Kasus ini terjadi pada Senin dini hari, 22 Desember 2025, sekitar pukul 03.00 WITA, di tiga lokasi berbeda di wilayah Kecamatan Pattallassang, Kabupaten Takalar. Adapun lokasi kejadian berada di Jalan Poros Takalar–Makassar depan Masjid Kalampa, Warung Bugis di belakang SMAN 3 Takalar, serta jalan cor dekat Kantor KPU Takalar, Kelurahan Kalabbaring.
Kasatreskrim Polres Takalar, AKP Hatta, menjelaskan bahwa pengungkapan kasus tersebut berawal dari tertangkapnya salah satu rekan pelaku berinisial Danar di Polres Pelabuhan Makassar. Dari hasil pengembangan, polisi kemudian melakukan pengejaran terhadap pelaku lainnya yang diketahui berada di wilayah Kecamatan Polongbangkeng Utara.

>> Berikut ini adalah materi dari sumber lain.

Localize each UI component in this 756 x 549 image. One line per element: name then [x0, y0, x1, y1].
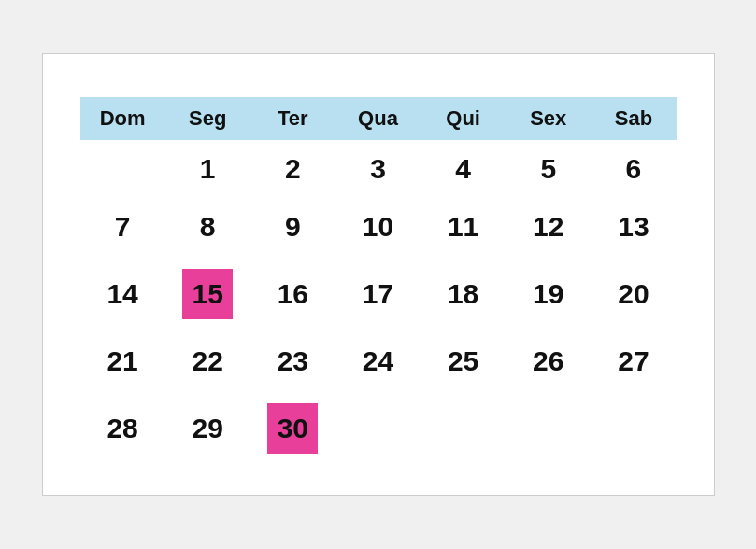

“Setelah dilakukan pengembangan dari penangkapan salah satu pelaku, kami berhasil mengamankan empat orang tersangka yang terlibat langsung dalam aksi penganiayaan dan pengrusakan tersebut,” ujar AKP Hatta saat konferensi pers di Mapolres Takalar, Rabu sore (7/1/2026).
Berdasarkan hasil penyelidikan, para pelaku beraksi secara berkelompok dengan menggunakan lima unit sepeda motor. Mereka berkeliling pada malam hari untuk mencari sasaran. Saat menemukan sekelompok orang, para pelaku mendekat, memicu keributan, lalu melakukan penyerangan secara brutal.
Akibat kejadian tersebut, dua orang korban mengalami luka serius di bagian kepala dan kaki akibat sabetan senjata tajam jenis parang. Para pelaku juga mengejar korban, menendang hingga terjatuh, serta melanjutkan penganiayaan. Selain itu, sepeda motor korban dan etalase warung turut dirusak.
“Total kerugian materil diperkirakan mencapai Rp5 juta, meliputi kerusakan tiga unit sepeda motor dan dua etalase warung,” tambah AKP Hatta.
Empat pelaku yang telah diamankan masing-masing berinisial A, DN, AW, dan S. Tiga di antaranya berdomisili di Kecamatan Polongbangkeng Utara, sementara satu pelaku berasal dari Kecamatan Tanrara, Kabupaten Gowa. Seluruh tersangka diketahui merupakan lulusan SMA.
Sementara itu, dua pelaku lainnya masih dalam pengejaran aparat kepolisian.
Atas perbuatannya, para tersangka dijerat Pasal 262 ayat (2) KUHP tentang kekerasan terhadap orang dan barang yang dilakukan secara bersama-sama, dengan ancaman hukuman maksimal 7 tahun penjara.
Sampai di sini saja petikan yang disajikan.